Le poème du dimanche : ‘‘Nous n’habitons nulle part’’ d’André Laude

Né à Paris en 1936, André Laude est poète, essayiste, journaliste, photographe. Il a été chroniqueur littéraire au journal Le Monde.

Sa voix, à l’écriture rimbaldienne, surréaliste et libertaire, est une révolte permanente, dont la clarté part de l’ontologique qu’il jugeait essentiel à la poésie. Le vécu est le vrai ancrage de l’écriture, non l’élucubration mentale.

Malgré la violence apparente du texte, son œuvre est l’expression d’une fragilité de l’être, marquée par de profondes blessures. Il décède en 1995.

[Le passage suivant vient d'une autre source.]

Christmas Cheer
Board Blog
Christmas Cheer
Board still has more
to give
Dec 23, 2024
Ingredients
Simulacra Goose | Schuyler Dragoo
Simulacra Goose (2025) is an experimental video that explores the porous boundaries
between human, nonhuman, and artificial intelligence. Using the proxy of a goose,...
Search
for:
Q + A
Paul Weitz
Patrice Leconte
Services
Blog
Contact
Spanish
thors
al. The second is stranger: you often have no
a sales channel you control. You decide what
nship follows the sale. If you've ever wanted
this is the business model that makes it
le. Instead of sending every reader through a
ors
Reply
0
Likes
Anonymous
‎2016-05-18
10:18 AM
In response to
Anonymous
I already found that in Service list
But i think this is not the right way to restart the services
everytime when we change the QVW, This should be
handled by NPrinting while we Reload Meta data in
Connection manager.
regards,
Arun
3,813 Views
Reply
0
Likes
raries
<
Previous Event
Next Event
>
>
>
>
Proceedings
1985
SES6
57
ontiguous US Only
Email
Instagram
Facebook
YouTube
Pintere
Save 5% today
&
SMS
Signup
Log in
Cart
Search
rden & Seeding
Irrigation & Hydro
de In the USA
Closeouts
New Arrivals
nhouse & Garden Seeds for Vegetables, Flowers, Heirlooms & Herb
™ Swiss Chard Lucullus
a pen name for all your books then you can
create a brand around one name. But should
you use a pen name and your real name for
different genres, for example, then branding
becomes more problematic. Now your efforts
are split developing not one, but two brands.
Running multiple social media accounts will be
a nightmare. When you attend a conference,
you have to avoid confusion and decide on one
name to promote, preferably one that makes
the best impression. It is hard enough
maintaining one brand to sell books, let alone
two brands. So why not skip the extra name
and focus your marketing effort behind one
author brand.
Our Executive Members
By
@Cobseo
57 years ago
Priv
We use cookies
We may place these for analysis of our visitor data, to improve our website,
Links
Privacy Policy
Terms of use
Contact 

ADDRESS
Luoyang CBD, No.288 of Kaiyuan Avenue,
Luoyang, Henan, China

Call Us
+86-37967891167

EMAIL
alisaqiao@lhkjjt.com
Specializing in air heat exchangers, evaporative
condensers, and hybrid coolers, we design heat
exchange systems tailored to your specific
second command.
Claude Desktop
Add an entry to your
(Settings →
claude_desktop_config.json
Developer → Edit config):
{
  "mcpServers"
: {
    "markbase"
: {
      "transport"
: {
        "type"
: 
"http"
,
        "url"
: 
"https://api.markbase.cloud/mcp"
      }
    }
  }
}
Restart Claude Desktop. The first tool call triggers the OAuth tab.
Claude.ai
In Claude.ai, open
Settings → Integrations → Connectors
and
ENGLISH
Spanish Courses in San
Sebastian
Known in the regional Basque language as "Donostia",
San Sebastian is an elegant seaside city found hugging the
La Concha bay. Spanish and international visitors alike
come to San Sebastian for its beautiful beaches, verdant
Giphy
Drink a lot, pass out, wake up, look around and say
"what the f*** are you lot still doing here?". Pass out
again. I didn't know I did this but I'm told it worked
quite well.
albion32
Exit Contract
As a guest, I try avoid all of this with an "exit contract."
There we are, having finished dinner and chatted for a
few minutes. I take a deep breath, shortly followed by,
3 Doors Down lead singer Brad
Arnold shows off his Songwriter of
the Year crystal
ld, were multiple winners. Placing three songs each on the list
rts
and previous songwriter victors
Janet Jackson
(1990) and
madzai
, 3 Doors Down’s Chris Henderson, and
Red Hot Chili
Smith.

Son œuvre est rassemblée dans Œuvre poétique, avant-dire d’Abdellatif Laâbi, préface de Yann Orveillon, Ed. La Différence, 2008.

Tahar Bekri

nous n’habitons nulle part nous ne brisons de nos mains

rouges de ressentiment que des squelettes de vent

nous tournoyons dans un désert d’images diffusées par les

irascibles ingénieurs dans les organismes planétaires

planificateurs

infatigables du spectacle

nous ne sommes rien nous ne sommes

qu’absence

une brûlure qui ne cesse pas nous

n’embrassons nulle bouche

vraie nous parlons une langue de cendres nous touchons

une réalité d’opérette

nous n’avons jamais rendez-vous avec

nous-mêmes

nous nous tâtons encore et toujours

nous errons dans un magma de signes froids

nous traversons

notre propre peau de fantôme

le soleil du mensonge ne se couche jamais sur l’empire de

notre néant vécu atrocement au carrefour des nerfs

nous n’avons ni nom nous n’avons ni le temps

ni l’espace des yeux pour pleurer trente deux dents

totalement neuves pour mordre

mais mordre où mais mordre quoi

de fond en comble toutes les chaînes

autour desquelles s’articulent nos chairs nos pensées

d’aujourd’hui

jusqu’à ce qu’elles cassent dans un hourrah

de lumières de

naissances multiples

décrétons le refus global

les jardins des délices tremblent et éclairent au-delà

la révolte met le feu aux poudres

taillez enfants aux yeux d’air et d’eau

les belles allumettes

dans la forêt des légitimes soifs

taillez les belles allumettes pour que flambe le théâtre

d’ombres universel.

‘‘Testament de Ravachol’’, Ed. Plasma, 1974.